The sun makes days, seasons, and years. The moon makes months. But who invented weeks? What makes Monday a Monday and why does it come so relentlessly every seven days? Why is Monday night sacred to football? What about “luckless Friday the 13th," “Flashback Thursday,” “Taco Tuesday,” “Payday Saturday?” and the long-forgotten “Monday is laundry day?” Why is it that days display peculiar traits, almost like faces? For instance, some describe Tuesday as like those people to whom we dread being introduced, because they have no expression of face, no clear meaning in the context of our seven-day week.

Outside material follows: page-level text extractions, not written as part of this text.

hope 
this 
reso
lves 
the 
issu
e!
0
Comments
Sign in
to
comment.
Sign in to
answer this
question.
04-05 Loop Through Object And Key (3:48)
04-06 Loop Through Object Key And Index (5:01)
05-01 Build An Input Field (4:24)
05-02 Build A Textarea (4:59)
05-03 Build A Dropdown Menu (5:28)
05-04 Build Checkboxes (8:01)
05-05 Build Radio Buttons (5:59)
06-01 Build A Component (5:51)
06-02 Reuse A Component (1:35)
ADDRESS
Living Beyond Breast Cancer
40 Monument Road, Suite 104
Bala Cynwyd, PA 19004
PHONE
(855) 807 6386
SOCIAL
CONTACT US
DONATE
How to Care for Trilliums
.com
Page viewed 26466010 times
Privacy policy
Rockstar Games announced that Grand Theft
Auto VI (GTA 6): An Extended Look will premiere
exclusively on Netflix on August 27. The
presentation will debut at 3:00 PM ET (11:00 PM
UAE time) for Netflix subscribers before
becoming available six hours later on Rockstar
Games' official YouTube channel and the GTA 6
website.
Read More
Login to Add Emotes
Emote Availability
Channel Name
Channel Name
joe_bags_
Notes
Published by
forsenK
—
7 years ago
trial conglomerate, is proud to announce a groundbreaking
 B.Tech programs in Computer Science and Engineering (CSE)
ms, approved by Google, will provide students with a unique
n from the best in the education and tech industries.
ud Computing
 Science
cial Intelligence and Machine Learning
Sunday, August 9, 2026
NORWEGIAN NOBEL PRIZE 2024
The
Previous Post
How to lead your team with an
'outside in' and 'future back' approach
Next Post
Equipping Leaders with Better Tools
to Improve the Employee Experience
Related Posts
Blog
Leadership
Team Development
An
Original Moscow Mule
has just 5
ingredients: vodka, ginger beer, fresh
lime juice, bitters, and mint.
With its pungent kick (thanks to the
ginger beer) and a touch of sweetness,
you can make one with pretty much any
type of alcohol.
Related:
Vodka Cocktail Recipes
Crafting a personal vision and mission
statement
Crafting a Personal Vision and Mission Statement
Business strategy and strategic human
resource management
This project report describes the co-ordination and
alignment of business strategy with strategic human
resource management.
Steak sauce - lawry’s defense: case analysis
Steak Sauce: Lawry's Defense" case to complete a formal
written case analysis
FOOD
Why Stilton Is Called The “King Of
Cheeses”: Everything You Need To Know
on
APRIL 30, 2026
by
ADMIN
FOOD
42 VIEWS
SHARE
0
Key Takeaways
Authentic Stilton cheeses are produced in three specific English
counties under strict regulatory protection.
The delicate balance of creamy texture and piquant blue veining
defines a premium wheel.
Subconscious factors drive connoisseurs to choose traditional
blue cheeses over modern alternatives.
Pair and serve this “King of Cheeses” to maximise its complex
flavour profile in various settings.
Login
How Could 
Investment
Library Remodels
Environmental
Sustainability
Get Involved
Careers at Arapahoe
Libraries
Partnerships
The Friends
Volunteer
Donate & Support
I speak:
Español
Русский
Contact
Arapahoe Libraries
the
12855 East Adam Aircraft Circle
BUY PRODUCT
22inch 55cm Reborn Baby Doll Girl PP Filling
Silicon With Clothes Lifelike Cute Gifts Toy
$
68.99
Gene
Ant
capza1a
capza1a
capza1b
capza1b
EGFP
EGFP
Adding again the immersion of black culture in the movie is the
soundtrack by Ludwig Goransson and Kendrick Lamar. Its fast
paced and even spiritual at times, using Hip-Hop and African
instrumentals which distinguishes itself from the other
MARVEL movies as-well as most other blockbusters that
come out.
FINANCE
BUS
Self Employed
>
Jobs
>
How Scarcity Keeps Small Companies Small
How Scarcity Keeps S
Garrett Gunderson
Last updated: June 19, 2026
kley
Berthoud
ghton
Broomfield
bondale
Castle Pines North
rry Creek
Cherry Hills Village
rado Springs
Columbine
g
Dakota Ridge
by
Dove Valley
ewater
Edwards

So I ponder: Why do we humans persist in sorting activity in weekly cycles? Is it our instinctual seemingly desperate need to psychologically manage time? We can’t see, touch, or taste time. Neither can we study it with a microscope or experiment with it to better understand it. Yet, we attempt to measure its non-stop passing with clocks, calendars, and our illustrious seven-day week. Try as we will to manage it, time still keeps passing—a passing of which we have no control. What’s even more mind-boggling is we can’t say exactly what happens when time passes.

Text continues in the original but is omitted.